Edwin Morgan was born in Glasgow in 1920, first starting to write while at Glasgow High School. He studied English at Glasgow University, but his studies were interrupted by the Second World War, during which he enlisted in the Royal Army Medical Corps. He returned to University after the War and graduated in 1947.
From 1947-1980 he taught English at Glasgow University, becoming Professor of English in 1975. During this time time he produced a major body of poetry and critical essays. He has also written plays, libretti, and several works of translation. He has travelled widely since the 1950s and has translated poetry from many languages, particularly Russian, Hungarian, Spanish, Portuguese, German, Italian and French. In the 1960s he experimented with concrete poetry and also championed Beat Poetry. His translations have includedEdmond Rostand's Cyrano de Bergerac (1992) and Jean Racine: Phaedra (2000). He has translated many poets into Scots including Mayakovsky, Racine and Neruda. In 1996 his Collected Translations were published and his Collected Poems re-published.
In 2000, his first original dramatic work, A.D.: A Trilogy of Plays on the Life of Jesus, was published and appeared on stage in Glasgow.

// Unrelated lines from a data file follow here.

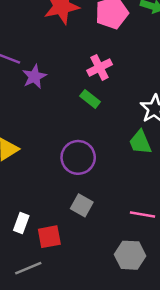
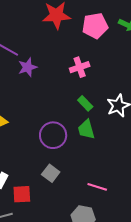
green rectangle: (90, 99) -> (85, 103), moved
green trapezoid: (140, 142) -> (86, 129), moved

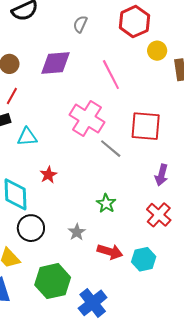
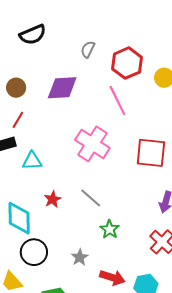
red hexagon: (134, 22) -> (127, 63), moved
gray line: (111, 149) -> (91, 198), moved

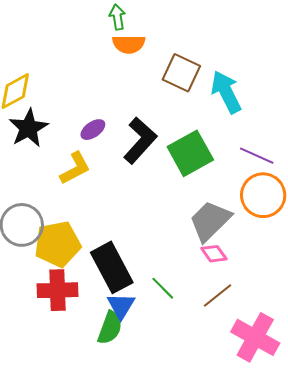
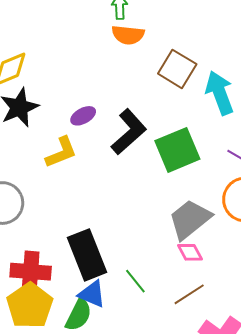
yellow pentagon: (58, 244) -> (30, 306), moved, turned -30
blue triangle: (121, 306) -> (92, 294), turned -44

Edwin Morgan has been awarded several honorary degrees and an OBE in 1982. In 2000 he won the Queen's Gold Medal and in 2001 the Weidenfeld Prize for Translation for Jean Racine: Phaedra. He became Glasgow's first Poet Laureate in 1999 and A Glasgow International Writing Festival has been named From Glasgow To Saturn after one of his poetry collections. In February 2004 Edwin Morgan was appointed 'Scots Makar' - National Poet for Scotland.
His collection A Book of Lives (2007), was shortlisted for the 2007 T. S. Eliot Prize, and his latest collection Beyond the Sun (2007), is a series of poems on paintings.